Na ótica da investigadora, não é esperado um ataque com mais força por parte dos russos, mas sim um combate "firme e sangrento" na região do Donbass. "Para a Rússia, é imprescindível a conquista de Mariupol e do Donbass. A mim parece-me que a Rússia vai apostar tudo neste embate. Será um combate muito firme por parte da Rússia e a Ucrânia vai defender-se com o armamento todo que tem. Por isso é que temos assistido a pedidos insistentes de armamento cada vez mais ofensivo e cada vez mais pesado por parte da Ucrânia". 

Em declarações à CNN Portugal, o major-general Arnaut Moreira, especialista em geopolítica e geoestratégia, considera que existe uma "primeira fase dentro desta segunda fase". Ou seja, existem as movimentações para as próximas duas semanas e o que vem depois disso.

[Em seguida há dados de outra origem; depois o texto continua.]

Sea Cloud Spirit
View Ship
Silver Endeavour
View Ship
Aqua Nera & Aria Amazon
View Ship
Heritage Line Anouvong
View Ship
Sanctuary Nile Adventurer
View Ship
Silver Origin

Assim, nos próximos dias, acredita que vai assistir-se "a vários avanços, alguns deles muito significativos, na região do Donbass", principalmente porque "a concentração de forças russas nestas últimas semanas se traduziu num aumento do potencial de combate, que pode resultar no romper da linha defensiva ucraniana". Se assim for, "os resultados obtidos serão relativamente imediatos". 

Para o major-general, o "objetivo primário" das tropas russas vai ser bloquear a estrada que vai de Izium (cidade situada nas margens do rio Donets) a Sloviansk. "Porque esta estrada permite balancear forças de norte para sul". O passo seguinte será "a grande batalha de Kramatorsk", por se tratar de um ponto estratégico para o controlo da região do Donbass. Para o especialista militar, o corredor terrestre até à Crimeia "é uma fase posterior". 

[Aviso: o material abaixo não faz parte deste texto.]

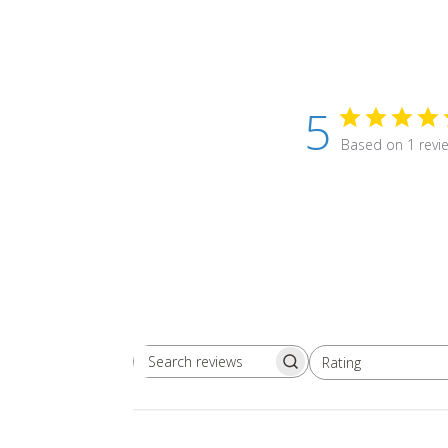
5
Based on 1 revi
Rating
Search
All ratings
reviews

No entanto, na perspetiva de Arnaut Moreira, a Rússia tem três problemas: "Como não resolveu a situação de Mariupol, tem um esforço significativo de militares 'presos' na cidade; por outro lado, existe Kharkiv, e é muito importante que Putin decida se abandona ou a conquista, porque também há muitas forças retidas lá; e, por fim, nem todas as forças empenhadas no Donbass estão efetivamente disponíveis para a conquista de novo território". 

Cidade de Mariupol durante a invasão russa (Foto: GettyImages)

É possível conquistar Donbass sem tomar Mariupol? 

Anunciar a conquista de Mariupol terá sido uma estratégia de Moscovo para compensar os fracassos noutras regiões, como Kiev? "Absolutamente", defendeu Diana Soller.

Para a comentadora da CNN Portugal, a Rússia encontra-se neste momento numa posição em que "não pode voltar à mesa de negociações de paz sem uma vitória considerável do ponto de vista militar", por duas razões: para poder justificar ao povo russo o porquê da invasão e ainda para mostrar ao Ocidente que continua a ser uma potência com capacidade de vencer uma guerra, ainda que parcialmente. 

Questionada sobre se a Rússia poderia avançar para o Donbass sem tomar Mariupol, Diana Soller explicou que a resposta não é fácil, porque não se sabe "se a Rússia tem capacidade para ter duas frentes de guerra abertas". Se tiver, "os dois alvos são possíveis". Para Arnaut Moreira, Mariupol "é uma frente que a Rússia vai deixar congelada", porque "do ponto de vista russo, a vitória já foi conseguida. Parecem estar satisfeitos com a solução encontrada". 

"O problema de Mariupol não está resolvido, mas, do ponto de vista tático, o leque de opções que a Ucrânia tem são muito poucas. Ainda assim, está a manter uma função: manter as tropas russas ocupadas ali e não as deixar ir para outras regiões. É uma missão tática". 

Poderá Putin anunciar uma nova vitória a 9 de maio? 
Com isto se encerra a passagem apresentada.